» THE DATA:
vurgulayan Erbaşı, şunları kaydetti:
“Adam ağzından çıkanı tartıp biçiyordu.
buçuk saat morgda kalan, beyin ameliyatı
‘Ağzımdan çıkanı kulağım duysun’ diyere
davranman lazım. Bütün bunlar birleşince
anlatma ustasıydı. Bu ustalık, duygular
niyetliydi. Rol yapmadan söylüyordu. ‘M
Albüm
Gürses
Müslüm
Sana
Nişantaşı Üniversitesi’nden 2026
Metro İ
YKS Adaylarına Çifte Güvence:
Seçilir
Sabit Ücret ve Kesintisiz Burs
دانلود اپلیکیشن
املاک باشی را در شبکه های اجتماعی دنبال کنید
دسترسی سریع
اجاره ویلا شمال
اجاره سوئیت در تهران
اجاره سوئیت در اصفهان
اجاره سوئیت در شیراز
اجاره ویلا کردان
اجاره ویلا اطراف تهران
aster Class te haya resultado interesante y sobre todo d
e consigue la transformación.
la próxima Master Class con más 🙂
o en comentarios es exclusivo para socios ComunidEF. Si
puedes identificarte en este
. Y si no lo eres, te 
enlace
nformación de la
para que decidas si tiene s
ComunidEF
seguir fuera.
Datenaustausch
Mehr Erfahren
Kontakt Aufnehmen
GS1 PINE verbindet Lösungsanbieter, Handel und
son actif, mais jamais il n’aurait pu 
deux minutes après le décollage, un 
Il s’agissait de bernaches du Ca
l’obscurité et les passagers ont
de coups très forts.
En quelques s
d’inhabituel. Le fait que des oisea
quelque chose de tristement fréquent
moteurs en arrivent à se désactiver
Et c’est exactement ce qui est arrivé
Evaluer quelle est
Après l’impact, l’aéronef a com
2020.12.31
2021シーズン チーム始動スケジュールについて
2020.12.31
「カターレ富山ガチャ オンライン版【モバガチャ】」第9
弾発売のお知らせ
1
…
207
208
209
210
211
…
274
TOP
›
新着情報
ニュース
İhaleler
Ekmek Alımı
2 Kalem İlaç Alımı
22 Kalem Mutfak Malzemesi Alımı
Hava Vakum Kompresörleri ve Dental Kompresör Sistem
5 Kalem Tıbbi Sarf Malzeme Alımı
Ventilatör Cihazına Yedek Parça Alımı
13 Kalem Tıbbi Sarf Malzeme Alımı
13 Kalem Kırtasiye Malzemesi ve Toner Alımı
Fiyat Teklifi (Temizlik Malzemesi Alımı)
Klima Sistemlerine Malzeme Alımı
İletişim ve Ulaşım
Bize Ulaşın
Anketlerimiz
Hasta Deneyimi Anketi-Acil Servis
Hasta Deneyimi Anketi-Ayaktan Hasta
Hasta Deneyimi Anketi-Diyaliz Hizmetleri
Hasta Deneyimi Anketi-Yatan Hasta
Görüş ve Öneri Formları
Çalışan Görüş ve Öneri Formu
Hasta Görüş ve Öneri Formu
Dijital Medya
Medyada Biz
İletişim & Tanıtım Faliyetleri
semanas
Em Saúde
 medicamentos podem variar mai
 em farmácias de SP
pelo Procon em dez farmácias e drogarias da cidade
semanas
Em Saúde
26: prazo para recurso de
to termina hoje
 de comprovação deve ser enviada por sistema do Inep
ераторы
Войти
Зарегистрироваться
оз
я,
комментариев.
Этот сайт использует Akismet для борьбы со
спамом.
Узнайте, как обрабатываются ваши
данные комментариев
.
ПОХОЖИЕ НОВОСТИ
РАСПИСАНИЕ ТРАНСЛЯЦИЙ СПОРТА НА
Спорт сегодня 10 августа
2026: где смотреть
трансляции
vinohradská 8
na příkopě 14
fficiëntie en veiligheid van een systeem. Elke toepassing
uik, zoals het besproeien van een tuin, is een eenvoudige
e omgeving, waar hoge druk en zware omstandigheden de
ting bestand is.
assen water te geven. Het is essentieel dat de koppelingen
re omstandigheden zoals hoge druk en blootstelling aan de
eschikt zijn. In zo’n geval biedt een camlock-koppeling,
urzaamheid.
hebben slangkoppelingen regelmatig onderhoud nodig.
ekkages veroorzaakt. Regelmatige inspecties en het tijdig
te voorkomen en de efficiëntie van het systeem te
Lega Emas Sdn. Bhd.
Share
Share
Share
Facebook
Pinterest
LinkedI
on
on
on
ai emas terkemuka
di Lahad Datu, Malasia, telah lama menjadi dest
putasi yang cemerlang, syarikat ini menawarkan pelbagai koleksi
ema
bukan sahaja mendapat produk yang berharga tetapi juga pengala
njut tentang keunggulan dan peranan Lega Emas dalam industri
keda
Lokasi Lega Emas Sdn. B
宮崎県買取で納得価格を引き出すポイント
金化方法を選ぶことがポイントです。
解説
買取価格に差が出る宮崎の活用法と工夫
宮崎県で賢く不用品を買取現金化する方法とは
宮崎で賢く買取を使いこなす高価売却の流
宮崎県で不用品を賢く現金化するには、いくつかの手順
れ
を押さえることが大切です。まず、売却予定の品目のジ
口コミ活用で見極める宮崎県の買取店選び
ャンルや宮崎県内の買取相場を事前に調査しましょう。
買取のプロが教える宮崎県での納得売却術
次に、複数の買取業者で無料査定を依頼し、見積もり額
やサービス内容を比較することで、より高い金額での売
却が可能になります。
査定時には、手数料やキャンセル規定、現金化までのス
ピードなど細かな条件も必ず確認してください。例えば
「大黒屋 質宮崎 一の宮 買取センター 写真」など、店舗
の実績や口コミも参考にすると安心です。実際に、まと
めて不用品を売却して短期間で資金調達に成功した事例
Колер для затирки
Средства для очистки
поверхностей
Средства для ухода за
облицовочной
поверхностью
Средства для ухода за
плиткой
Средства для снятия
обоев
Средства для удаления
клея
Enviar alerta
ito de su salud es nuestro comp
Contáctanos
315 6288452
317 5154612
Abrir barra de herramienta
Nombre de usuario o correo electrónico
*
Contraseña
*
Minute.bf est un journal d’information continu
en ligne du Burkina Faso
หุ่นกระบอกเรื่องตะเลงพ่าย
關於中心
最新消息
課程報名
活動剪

» TO DO:
Show all lines above containing "اجاره".

» TASK OUTPUT:
اجاره ویلا شمال
اجاره سوئیت در تهران
اجاره سوئیت در اصفهان
اجاره سوئیت در شیراز
اجاره ویلا کردان
اجاره ویلا اطراف تهران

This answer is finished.